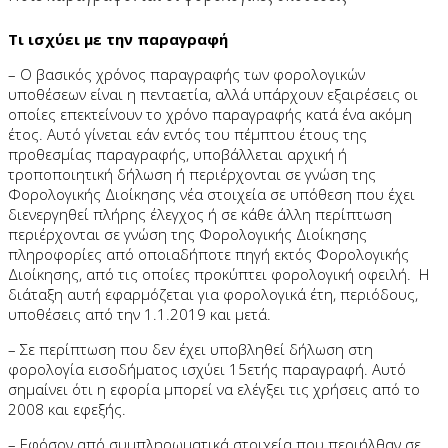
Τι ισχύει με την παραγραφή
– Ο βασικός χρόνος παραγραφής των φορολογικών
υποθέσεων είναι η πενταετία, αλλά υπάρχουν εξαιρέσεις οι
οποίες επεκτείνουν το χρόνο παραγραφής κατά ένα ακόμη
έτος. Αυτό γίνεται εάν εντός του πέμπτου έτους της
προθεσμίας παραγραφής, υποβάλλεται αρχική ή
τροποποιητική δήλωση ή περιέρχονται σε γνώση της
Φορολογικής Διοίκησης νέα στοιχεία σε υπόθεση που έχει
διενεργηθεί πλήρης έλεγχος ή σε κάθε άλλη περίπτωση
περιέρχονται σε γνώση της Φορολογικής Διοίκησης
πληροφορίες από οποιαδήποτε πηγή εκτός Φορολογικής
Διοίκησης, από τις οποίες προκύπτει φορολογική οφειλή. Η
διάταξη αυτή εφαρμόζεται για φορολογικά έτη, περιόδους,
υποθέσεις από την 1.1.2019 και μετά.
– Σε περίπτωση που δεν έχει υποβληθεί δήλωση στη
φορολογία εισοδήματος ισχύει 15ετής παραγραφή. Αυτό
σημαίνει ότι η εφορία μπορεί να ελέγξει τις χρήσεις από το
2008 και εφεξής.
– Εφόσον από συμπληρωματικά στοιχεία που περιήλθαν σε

* **EXERCISE**:
Copy out all lines from the records where the word "Διοίκησης" appears.

* **TASK SOLUTION**:
Φορολογικής Διοίκησης νέα στοιχεία σε υπόθεση που έχει
περιέρχονται σε γνώση της Φορολογικής Διοίκησης
Διοίκησης, από τις οποίες προκύπτει φορολογική οφειλή. Η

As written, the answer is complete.